This is a bit scary because when the transaction commits, I’m holding 10 messages in a stack on some thread, that could get killed for any reason, and dropping all of them at once without any trace in the db :confused: … but the perf improvement is worth it!


(Christophe Chevalier) #7

EDIT : this was caused by something else!

When increasing the number of workers (each with their own message queue), I started noticing a lot of conflicts on the transaction that pop messages from the queues.

This is unexpected because there is only one producer and one consumer per queue, so no reason for conflict.

After some time, I realized that the conflict is cause by insertion into neighboring queues by other transaction, that create a sort of “false conflict”.
A message queue looks like

  • (..., 'Q', SRVID, ) = <counter>
  • (..., 'Q', SRVID, <VS+0>) = {message}
  • (..., 'Q', SRVID, <VS+1>) = {message}

The consumer watches the counter key, and then does a GetRange(…) on the message, followed by a clear for message consumed.
The producer appends a message using a VersionStamped key, and atomically increments the counter key.

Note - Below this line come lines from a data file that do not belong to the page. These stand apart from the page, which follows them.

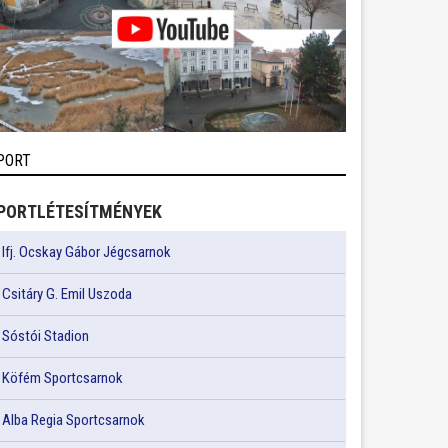
PORT
PORTLÉTESÍTMÉNYEK
Ifj. Ocskay Gábor Jégcsarnok
Csitáry G. Emil Uszoda
Sóstói Stadion
Köfém Sportcsarnok
Alba Regia Sportcsarnok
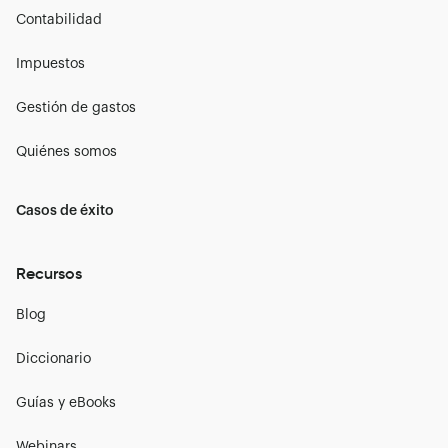
Contabilidad
Impuestos
Gestión de gastos
Quiénes somos
Casos de éxito
Recursos
Blog
Diccionario
Guías y eBooks
Webinars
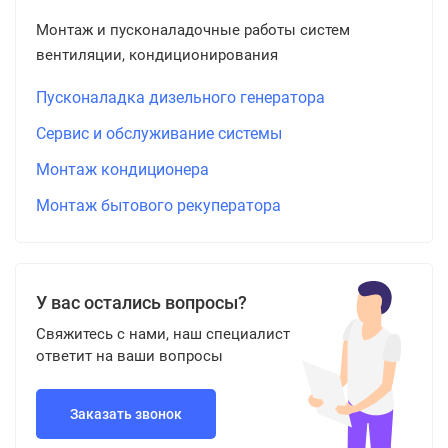
Монтаж и пусконаладочные работы систем
вентиляции, кондиционирования
Пусконаладка дизельного генератора
Сервис и обслуживание системы
Монтаж кондиционера
Монтаж бытового рекуператора
У вас остались вопросы?
Свяжитесь с нами, наш специалист
ответит на ваши вопросы
Заказать звонок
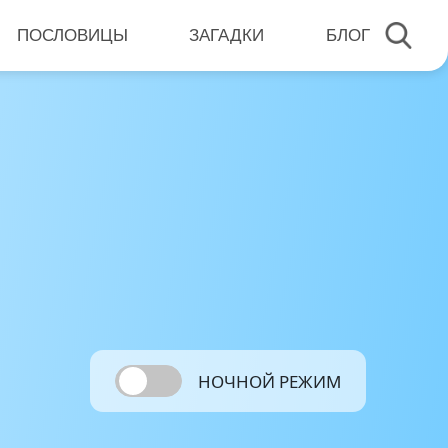
ПОСЛОВИЦЫ
ЗАГАДКИ
БЛОГ
НОЧНОЙ РЕЖИМ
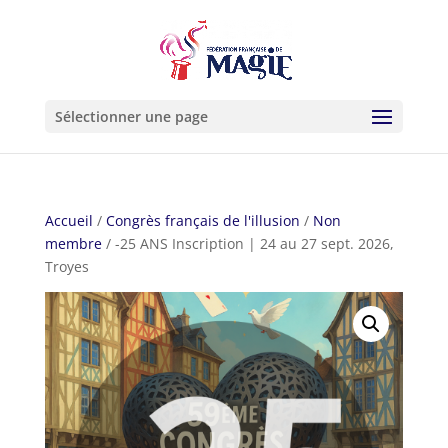
Sélectionner une page
Accueil
/
Congrès français de l'illusion
/
Non
membre
/ -25 ANS Inscription | 24 au 27 sept. 2026,
Troyes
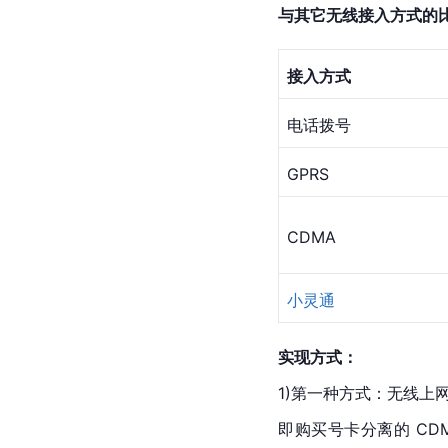
与其它无线接入方式的
接入方式
电话拨号
GPRS
CDMA
小灵通
实现方式：
1)第一种方式：无线上网
即购买号卡分离的 CD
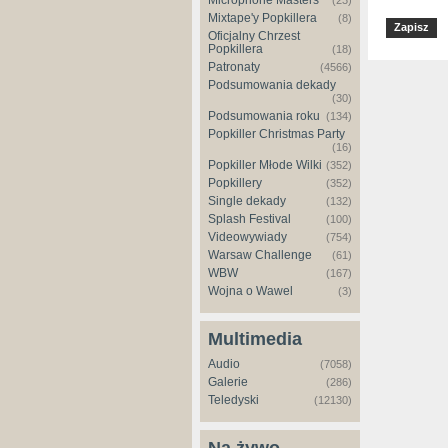
Microphone Masters
(23)
Mixtape'y Popkillera
(8)
Oficjalny Chrzest
Popkillera
(18)
Patronaty
(4566)
Podsumowania dekady
(30)
Podsumowania roku
(134)
Popkiller Christmas Party
(16)
Popkiller Młode Wilki
(352)
Popkillery
(352)
Single dekady
(132)
Splash Festival
(100)
Videowywiady
(754)
Warsaw Challenge
(61)
WBW
(167)
Wojna o Wawel
(3)
Multimedia
Audio
(7058)
Galerie
(286)
Teledyski
(12130)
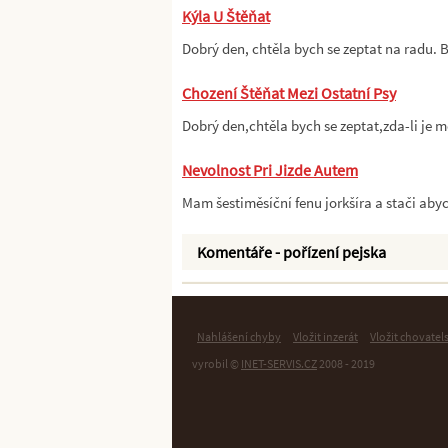
Kýla U Štěňat
Dobrý den, chtěla bych se zeptat na radu.
Chození Štěňat Mezi Ostatní Psy
Dobrý den,chtěla bych se zeptat,zda-li je
Nevolnost Pri Jizde Autem
Mam šestiměsíční fenu jorkšíra a stači aby
Komentáře - pořízení pejska
Nahlášení chyby
Vložit inzerát
Vložit chovatel
vyrobil ©
INET-SERVIS.CZ
2008 - 2019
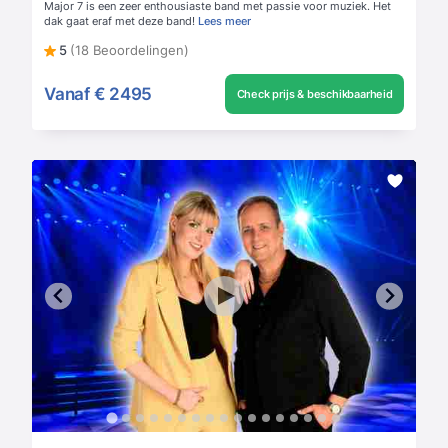
Major 7 is een zeer enthousiaste band met passie voor muziek. Het
dak gaat eraf met deze band!
Lees meer
5
(18 Beoordelingen)
Vanaf
€ 2495
Check prijs & beschikbaarheid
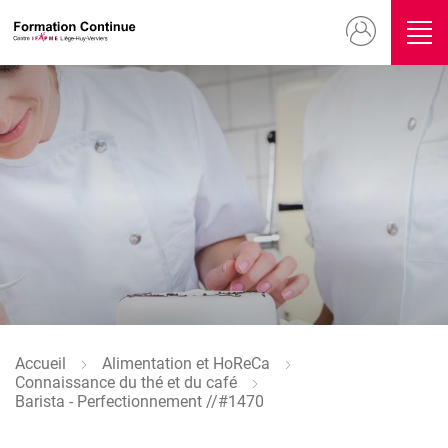
Aller
Menu
au
contenu
du
principal
compte
Image
de
l'utilisateur
Accueil
Alimentation et HoReCa
Fil
Connaissance du thé et du café
d'Ariane
Barista - Perfectionnement //#1470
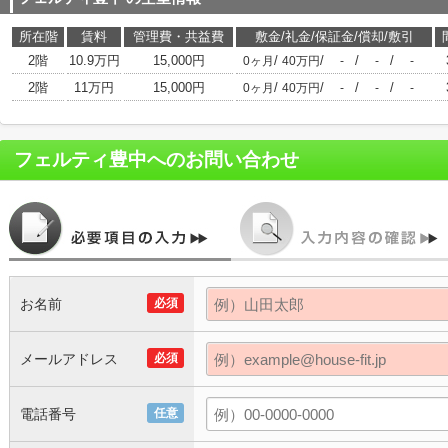
所在階
賃料
管理費・共益費
敷金/礼金/保証金/償却/敷引
2階
10.9万円
15,000円
/
/
/
/
0ヶ月
40万円
-
-
-
2階
11万円
15,000円
/
/
/
/
0ヶ月
40万円
-
-
-
フェルティ豊中
へのお問い合わせ
お名前
必須
メールアドレス
必須
電話番号
任意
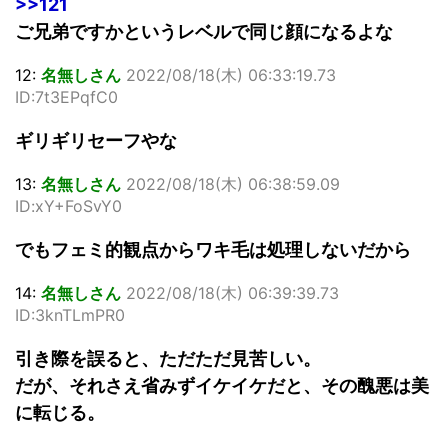
>>121
ご兄弟ですかというレベルで同じ顔になるよな
12:
名無しさん
2022/08/18(木) 06:33:19.73
ID:7t3EPqfC0
ギリギリセーフやな
13:
名無しさん
2022/08/18(木) 06:38:59.09
ID:xY+FoSvY0
でもフェミ的観点からワキ毛は処理しないだから
14:
名無しさん
2022/08/18(木) 06:39:39.73
ID:3knTLmPR0
引き際を誤ると、ただただ見苦しい。
だが、それさえ省みずイケイケだと、その醜悪は美
に転じる。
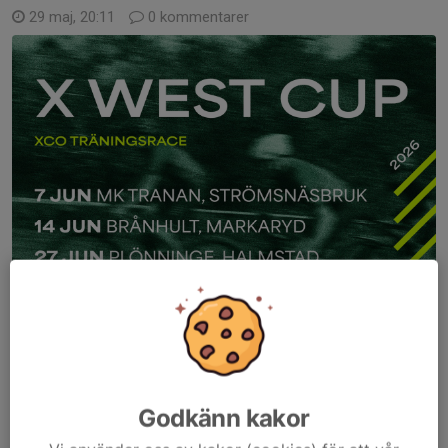
29 maj, 20:11
0 kommentarer
Godkänn kakor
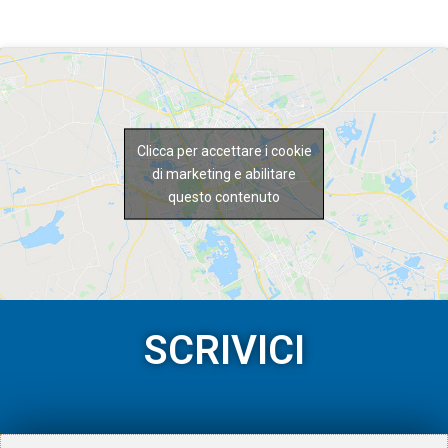
Clicca per accettare i cookie
di marketing e abilitare
questo contenuto
SCRIVICI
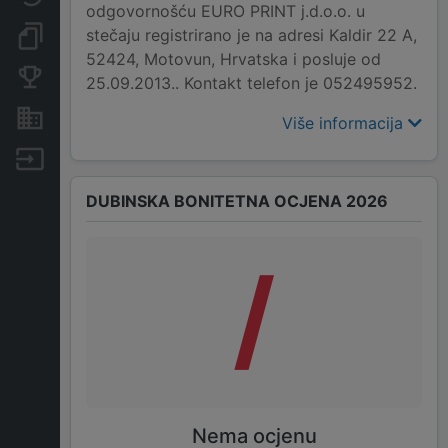
odgovornošću EURO PRINT j.d.o.o. u
stečaju registrirano je na adresi Kaldir 22 A,
Dokumenti i objave
52424, Motovun, Hrvatska i posluje od
Konkurentske tvrtke
25.09.2013.. Kontakt telefon je 052495952.
Nekretnine i imovina
Više informacija
Izvoz
DUBINSKA BONITETNA OCJENA 2026
/
Nema ocjenu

The conflicts are created because the GetRange(…) “leaks” into the counter key of the next queue:

The transaction that pops from queue A, has a read conflict range that includes the counter key of queue B. If another transaction push a message to queue B, it will increment the counter for B. The conflict resolution algorithm does not care if the result of GetRange would not be changed if the value of the excluded last key is changed, and will conflict the transaction anyway.

Changing the GetRange to be a snapshot read fixes the issue for me (does not create conflicts), but only because I have a single consumer per queue. If I had multiple consumers per queue, I’m not sure how I could pop from the queue without conflicts.

Getting rid of conflicts, I was able to go from ~1,500 to ~1,666 work items processed per second (~10% improvement)


(Christophe Chevalier) #8

A look at the time taken to process an item, given its initial position in the queue.

Test:

  • Randomly assign all work items in all the queues
  • Plot the time taken to process an item, given its initial position in its queue
  • Compare the times by varying the number of concurrent queues (5, 10, 20)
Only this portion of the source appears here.